Ninguém acreditava que fosse capaz. Mas de mochila às costas, Luísa Sousa caminhou de Valença do Minho até Santiago de Compostela. Voltou ‘à estrada’ no ano seguinte com uma distância ainda maior, mas com o mesmo ponto de chegada. Para ano o desafio é percorrer os cerca de 1000 quilómetros que separam Sevilha de Santiago de Compostela.

CHEGAVAM A CAMBALEAR, cansados e com o sacrifício estampado no rosto. Quando o grupo se juntou todo na praça em frente da Catedral de Santiago, os jovens que vestiam t-shirts amarelas, abraçaram-se e começaram a gritar “Campeões, Campeões”. A imagem ficou gravada no baú das recordações da primeira visita a Santiago de Compostela. Passados seis anos, e depois de muitos quilómetros percorridos, Luísa Sousa ainda se emociona com o abraço do grupo de jovens peregrinos espanhóis. A voz treme e sente o mesmo arrepio de quando testemunhou o momento. “Vê-los primeiro a chegar todos mancos e depois a alegria de ter chegado ter sido muito maior do que tudo o que eles passaram ao longo da viagem”, explica. “Ainda hoje me arrepio quando falo disso, porque é uma imagem que ficou e que ainda motiva quando penso em Santiago e em voltar lá.
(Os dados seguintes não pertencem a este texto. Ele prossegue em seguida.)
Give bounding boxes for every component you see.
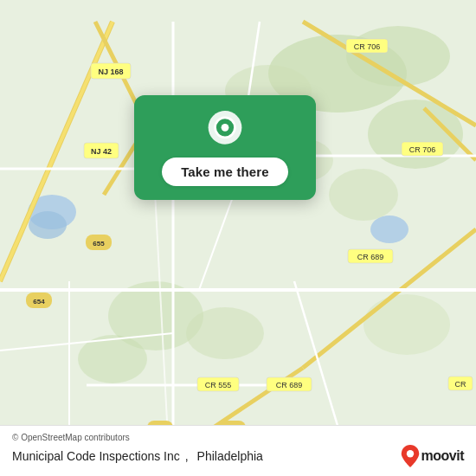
svg-text:655: 655 <box>93 240 105 248</box>
svg-point-60 <box>406 450 413 457</box>
map-background: NJ 168 NJ 42 655 654 CR 706 CR 706 CR 68… <box>0 0 476 476</box>
svg-point-13 <box>370 215 408 243</box>
location-pin-icon <box>206 111 244 149</box>
take-me-there-button[interactable]: Take me there <box>162 158 288 186</box>
svg-text:CR 706: CR 706 <box>354 42 381 51</box>
place-name: Municipal Code Inspections Inc, Philadel… <box>12 449 263 463</box>
location-popup: Take me there <box>134 95 316 200</box>
place-city-text: Philadelphia <box>197 449 263 463</box>
svg-point-5 <box>329 169 398 221</box>
svg-point-8 <box>186 307 264 359</box>
svg-point-10 <box>363 294 450 355</box>
svg-text:CR 706: CR 706 <box>409 145 436 154</box>
svg-text:NJ 168: NJ 168 <box>98 68 123 76</box>
svg-text:NJ 42: NJ 42 <box>91 147 112 156</box>
svg-point-12 <box>29 211 67 239</box>
svg-text:CR 555: CR 555 <box>205 381 232 389</box>
svg-text:CR: CR <box>455 380 466 389</box>
place-info-row: Municipal Code Inspections Inc, Philadel… <box>12 445 464 467</box>
map-attribution: © OpenStreetMap contributors <box>12 433 464 442</box>
svg-text:CR 689: CR 689 <box>276 381 303 389</box>
svg-text:CR 689: CR 689 <box>357 253 384 261</box>
svg-text:654: 654 <box>33 298 45 306</box>
moovit-text: moovit <box>421 448 464 464</box>
bottom-bar: © OpenStreetMap contributors Municipal C… <box>0 425 476 476</box>
svg-point-59 <box>222 124 229 132</box>
moovit-pin-icon <box>401 445 420 467</box>
place-name-text: Municipal Code Inspections Inc <box>12 449 180 463</box>
map-container: NJ 168 NJ 42 655 654 CR 706 CR 706 CR 68… <box>0 0 476 476</box>
moovit-logo: moovit <box>401 445 464 467</box>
Se já tinha alguma curiosidade sobre o Caminho de Santiago, nessa altura e de ver este grupo especificamente, ainda deu-me mais vontade de ir”. Foi então que combinou com a amiga, que tinha viajado com ela, que um dia iriam fazer o Caminho a pé. Marcaram no calendário o próximo ano Jacobeu, que acontece quando o dia do santo é festejado num domingo. “O ano seguinte Jacobeu seria em 2010 e decidimos que nesse ano faríamos o caminho”.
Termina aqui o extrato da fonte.